_Prompt_
Output the data below only from the line containing "Store Hours" up to and including the line containing "determine what you can purchase for your", exact and with the pictures left out.

[Data entries]
※

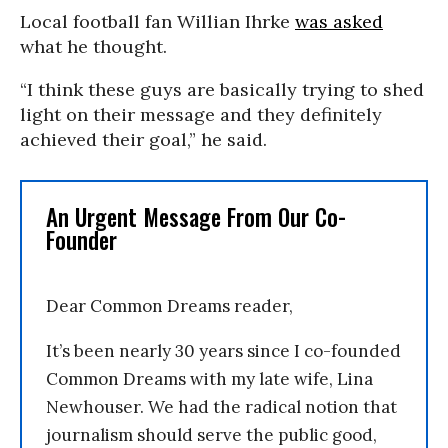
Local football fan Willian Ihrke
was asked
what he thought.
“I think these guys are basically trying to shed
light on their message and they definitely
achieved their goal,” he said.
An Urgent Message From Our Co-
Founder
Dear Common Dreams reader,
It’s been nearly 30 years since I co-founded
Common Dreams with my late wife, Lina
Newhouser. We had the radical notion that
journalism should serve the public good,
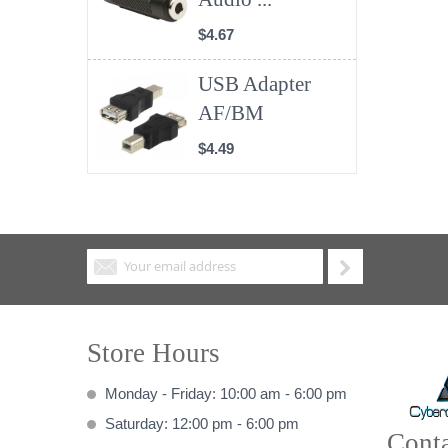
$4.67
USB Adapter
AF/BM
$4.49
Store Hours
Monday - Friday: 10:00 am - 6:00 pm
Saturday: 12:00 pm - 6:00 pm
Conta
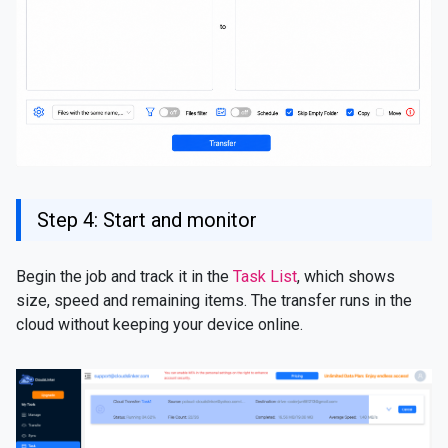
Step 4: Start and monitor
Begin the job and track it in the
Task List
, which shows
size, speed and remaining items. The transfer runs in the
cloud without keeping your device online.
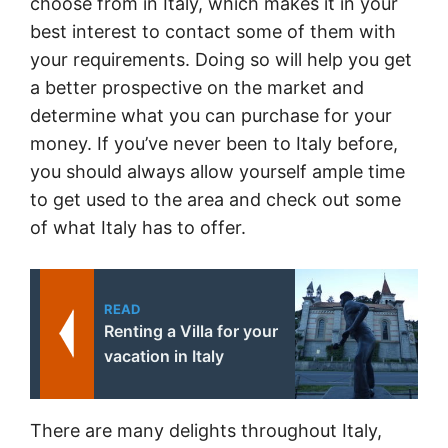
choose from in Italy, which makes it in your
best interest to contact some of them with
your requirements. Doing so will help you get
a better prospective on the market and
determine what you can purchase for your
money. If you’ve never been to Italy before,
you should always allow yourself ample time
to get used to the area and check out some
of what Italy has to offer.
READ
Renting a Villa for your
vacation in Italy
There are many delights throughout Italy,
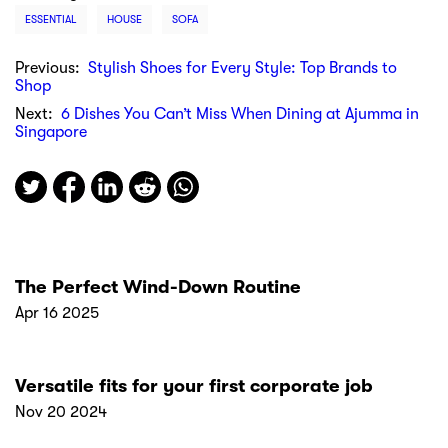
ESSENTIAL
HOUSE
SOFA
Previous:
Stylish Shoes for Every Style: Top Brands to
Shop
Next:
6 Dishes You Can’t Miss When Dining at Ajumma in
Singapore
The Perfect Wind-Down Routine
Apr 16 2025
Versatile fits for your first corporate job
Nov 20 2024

※

_Answer space_
Store Hours
Monday - Friday: 10:00 am - 6:00 pm
Saturday: 12:00 pm - 6:00 pm
Conta
Step 4: Start and monitor
Begin the job and track it in the
Task List
, which shows
size, speed and remaining items. The transfer runs in the
cloud without keeping your device online.
choose from in Italy, which makes it in your
best interest to contact some of them with
your requirements. Doing so will help you get
a better prospective on the market and
determine what you can purchase for your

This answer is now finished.